Alçada ao patamar de consenso na literatura, a tese não tardou a ser acolhida também pelos tribunais. Assim, a 7a Câmara de Direito Privado do Tribunal de Justiça de São Paulo, por mais de uma vez, invocou o referido enunciado como justificativa para responsabilizar objetivamente operadoras de planos de saúde pelo defeito na prestação de serviços de assistência médica e hospitalar.[2] No mesmo tribunal, o verbete também já foi empregado para responsabilizar a faturizadora que protestou indevidamente duplicada sem lastro comercial[3]; ou para condenar os proprietários que retiraram e danificaram outdoors instalados em seu imóvel por terceiros.[4]

A mesma fundamentação é encontrada em julgados de outras cortes estaduais, como, por exemplo, o Tribunal de Justiça do Rio Grande do Sul, que decidiu ser abusivo o corte unilateral de fornecimento de água como retaliação do locador pelo inadimplemento dos débitos locatícios.[5] O TJRS também recorreu ao Enunciado 37 quando responsabilizou um sujeito que forjou provas para impugnar a candidatura de um desafeto político.[6]

A despeito de sua aceitação, tanto na literatura, quanto nos tribunais, a tese de que a responsabilidade decorrente do abuso de direito é objetiva comporta maior reflexão.

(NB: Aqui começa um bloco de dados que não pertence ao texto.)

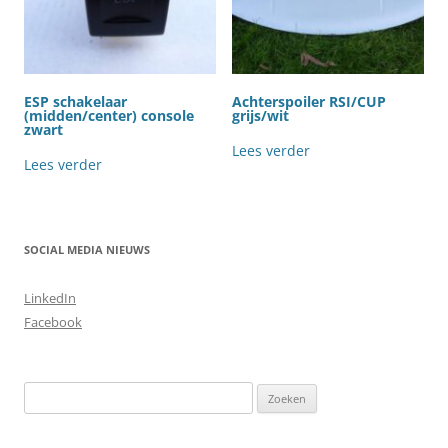
ESP schakelaar
Achterspoiler RSI/CUP
(midden/center) console
grijs/wit
zwart
Lees verder
Lees verder
SOCIAL MEDIA NIEUWS
LinkedIn
Facebook
Zoeken
naar:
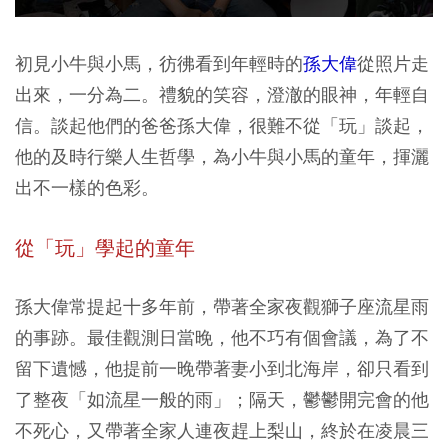
初見小牛與小馬，彷彿看到年輕時的
孫大偉
從照片走
出來，一分為二。禮貌的笑容，澄澈的眼神，年輕自
信。談起他們的爸爸孫大偉，很難不從「玩」談起，
他的及時行樂人生哲學，為小牛與小馬的童年，揮灑
出不一樣的色彩。
從「玩」學起的童年
孫大偉常提起十多年前，帶著全家夜觀獅子座流星雨
的事跡。最佳觀測日當晚，他不巧有個會議，為了不
留下遺憾，他提前一晚帶著妻小到北海岸，卻只看到
了整夜「如流星一般的雨」；隔天，鬱鬱開完會的他
不死心，又帶著全家人連夜趕上梨山，終於在凌晨三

Em artigo que aborda a influência da doutrina francesa sobre o atual Código Civil brasileiro, Véra Jacob de Fradera cita o referido enunciado como um exemplo da importância da doutrina finalista de Josserand e de sua Escola no pensamento jurídico brasileiro.[7] De fato, o verbete ilustra perfeitamente essa concepção, pois deixa claro que a configuração do abuso de direito não pressupõe a intenção de lesar. Conforme a redação do enunciado, o critério é objetivo-finalístico: o jornalista que extrapola o seu direito de informar, segundo os critérios do fim econômico ou social do seu direito, da boa-fé ou dos bons costumes, incorre em abuso de direito, nos termos do art. 187 do Código Civil, independentemente de eventual reprovabilidade subjetiva de sua conduta.

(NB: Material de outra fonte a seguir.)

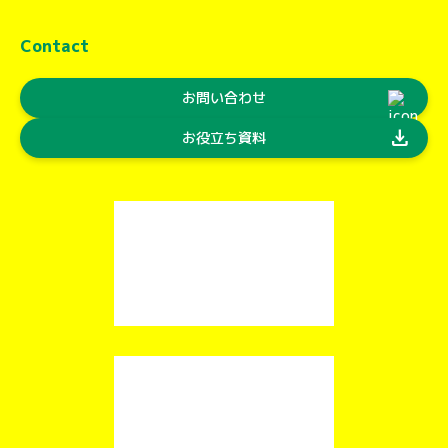
Contact
お問い合わせ
download
お役立ち資料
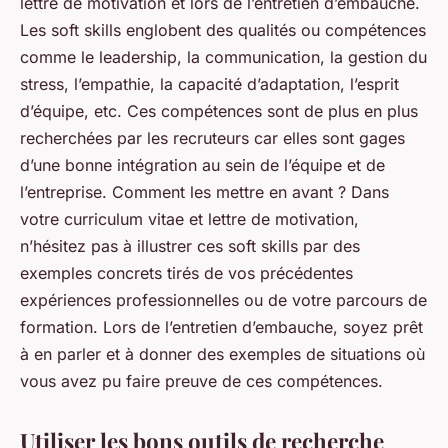
lettre de motivation et lors de l’entretien d’embauche.
Les soft skills englobent des qualités ou compétences
comme le leadership, la communication, la gestion du
stress, l’empathie, la capacité d’adaptation, l’esprit
d’équipe, etc. Ces compétences sont de plus en plus
recherchées par les recruteurs car elles sont gages
d’une bonne intégration au sein de l’équipe et de
l’entreprise. Comment les mettre en avant ? Dans
votre
curriculum vitae
et lettre de motivation,
n’hésitez pas à illustrer ces soft skills par des
exemples concrets tirés de vos précédentes
expériences professionnelles ou de votre parcours de
formation. Lors de l’entretien d’embauche, soyez prêt
à en parler et à donner des exemples de situations où
vous avez pu faire preuve de ces compétences.
Utiliser les bons outils de recherche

Todavia, não há no Código Civil nenhum ponto de apoio para a conclusão de que a responsabilidade por abuso de direito seria independe de culpa. É nesse aspecto que o Enunciado 37 da 1a Jornada se equivoca. A responsabilidade em caso de abuso de direito pode ou não prescindir de culpa, a depender do suporte fático da pretensão indenizatória. O fornecedor de produtos e serviços que abusa de seu direito responde objetivamente pelos danos sofridos pelo consumidor; mas isso decorre, não tanto do regime do abuso, mas, antes, porque a responsabilidade do fornecedor está fundada no defeito do produto ou do serviço, para o qual a culpa é irrelevante. A empresa jornalística que abusa de seu direito pode, eventualmente, ser responsabilizada independentemente de culpa, com fundamento na cláusula geral do art. 927, parágrafo único, do Código Civil, desde que se considere que sua atividade implica, por sua natureza, risco para os direitos de outrem. De qualquer forma, o abuso de direito, por si só, não torna objetiva a sua responsabilidade.

Nesse ponto, é necessário fazer duas observações.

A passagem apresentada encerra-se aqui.